Aspiration is NOT the Main Focus of a Swallow Evaluation
"Did he aspirate?" or "Did they pass?" is probably the question I get asked the most after completing a clinical or instrumental swallow evaluation. Although aspiration is a very serious thing, someone can have severe dysphagia and NOT be aspirating.
I had a patient in his 50's with a complex medical history including drug use. When he came to see me for a modified barium swallow study, the only consistency that he was safe to have was THIN LIQUIDS. Why? Because his pharyngeal muscles and upper esophageal sphincter were not working properly and anything thicker than water consistency basically just jung out in his throat and he had to swallow multiple times to get it down. It was a scary situation and I was immediately on the phone calling the primary care physician. Did he aspirate? Nope! Well at least not on the small amount of the thicker liquid that I gave him. He did however have severe dysphagia though.

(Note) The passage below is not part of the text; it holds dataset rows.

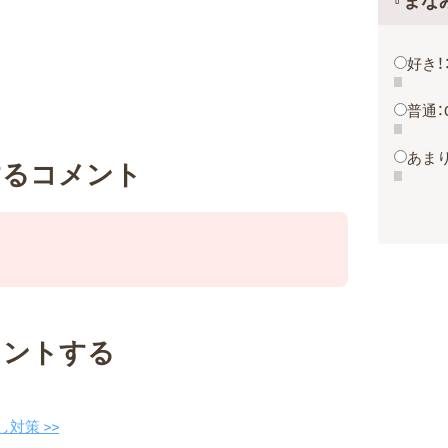
『まな
好き！
普通：
あまり
するコメント
メントする
対策 >>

This a prime example for a circumstance where THICKER is not always BETTER. My focus during a clinical swallow exam is to do a thorough cranial nerve exam, oral mechanism exam, trials of foods and liquids, compensatory strategies and determine if I am seeing any signs of DYSPHAGIA, not just ASPIRATION. When I do an instrumental exam (modified barium swallow study, fiberoptic endoscopic evaluation of swallowing) I am looking at how all the muscles are moving and the timing and coordination of the muscles and structures associated with swallowing. It is a very complex process and it can take me a good chunk of time to evaluate each aspect of the swallow.
Here is another case study. I saw a woman in her 60's who did not have any signs of aspiration during a clinical swallow evaluation but was starting to have trouble swallowing certain textures and felt like food was deviating to one side of the throat. We don't know exactly is going on yet, but I will keep you updated once we complete a flexible endoscopic evaluation of swallowing with her soon!